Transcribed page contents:
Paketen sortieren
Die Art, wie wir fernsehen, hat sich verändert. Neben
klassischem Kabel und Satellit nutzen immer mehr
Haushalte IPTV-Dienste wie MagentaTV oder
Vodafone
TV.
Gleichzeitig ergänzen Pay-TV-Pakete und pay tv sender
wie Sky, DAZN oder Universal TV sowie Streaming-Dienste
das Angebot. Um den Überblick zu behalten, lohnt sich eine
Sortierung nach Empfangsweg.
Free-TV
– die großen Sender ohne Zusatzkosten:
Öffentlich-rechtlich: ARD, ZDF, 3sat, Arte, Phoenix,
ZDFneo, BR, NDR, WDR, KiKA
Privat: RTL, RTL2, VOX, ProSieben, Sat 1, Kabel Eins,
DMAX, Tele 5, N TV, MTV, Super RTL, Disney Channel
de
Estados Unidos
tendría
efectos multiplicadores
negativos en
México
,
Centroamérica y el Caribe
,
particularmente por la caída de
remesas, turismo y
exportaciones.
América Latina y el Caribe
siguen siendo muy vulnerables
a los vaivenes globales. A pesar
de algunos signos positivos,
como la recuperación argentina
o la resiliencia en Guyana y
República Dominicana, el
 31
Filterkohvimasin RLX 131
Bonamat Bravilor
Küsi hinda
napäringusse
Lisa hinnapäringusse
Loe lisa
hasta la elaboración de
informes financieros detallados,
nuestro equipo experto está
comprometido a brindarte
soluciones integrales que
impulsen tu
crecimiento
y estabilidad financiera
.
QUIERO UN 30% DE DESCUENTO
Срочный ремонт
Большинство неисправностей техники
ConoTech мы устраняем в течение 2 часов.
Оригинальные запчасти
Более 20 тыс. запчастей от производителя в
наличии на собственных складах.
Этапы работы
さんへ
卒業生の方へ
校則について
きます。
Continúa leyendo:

* [What the task asks]
Each record should come back exactly as written.

* [Exercise response]
Paketen sortieren
Die Art, wie wir fernsehen, hat sich verändert. Neben
klassischem Kabel und Satellit nutzen immer mehr
Haushalte IPTV-Dienste wie MagentaTV oder
Vodafone
TV.
Gleichzeitig ergänzen Pay-TV-Pakete und pay tv sender
wie Sky, DAZN oder Universal TV sowie Streaming-Dienste
das Angebot. Um den Überblick zu behalten, lohnt sich eine
Sortierung nach Empfangsweg.
Free-TV
– die großen Sender ohne Zusatzkosten:
Öffentlich-rechtlich: ARD, ZDF, 3sat, Arte, Phoenix,
ZDFneo, BR, NDR, WDR, KiKA
Privat: RTL, RTL2, VOX, ProSieben, Sat 1, Kabel Eins,
DMAX, Tele 5, N TV, MTV, Super RTL, Disney Channel
de
Estados Unidos
tendría
efectos multiplicadores
negativos en
México
,
Centroamérica y el Caribe
,
particularmente por la caída de
remesas, turismo y
exportaciones.
América Latina y el Caribe
siguen siendo muy vulnerables
a los vaivenes globales. A pesar
de algunos signos positivos,
como la recuperación argentina
o la resiliencia en Guyana y
República Dominicana, el
 31
Filterkohvimasin RLX 131
Bonamat Bravilor
Küsi hinda
napäringusse
Lisa hinnapäringusse
Loe lisa
hasta la elaboración de
informes financieros detallados,
nuestro equipo experto está
comprometido a brindarte
soluciones integrales que
impulsen tu
crecimiento
y estabilidad financiera
.
QUIERO UN 30% DE DESCUENTO
Срочный ремонт
Большинство неисправностей техники
ConoTech мы устраняем в течение 2 часов.
Оригинальные запчасти
Более 20 тыс. запчастей от производителя в
наличии на собственных складах.
Этапы работы
さんへ
卒業生の方へ
校則について
きます。
Continúa leyendo:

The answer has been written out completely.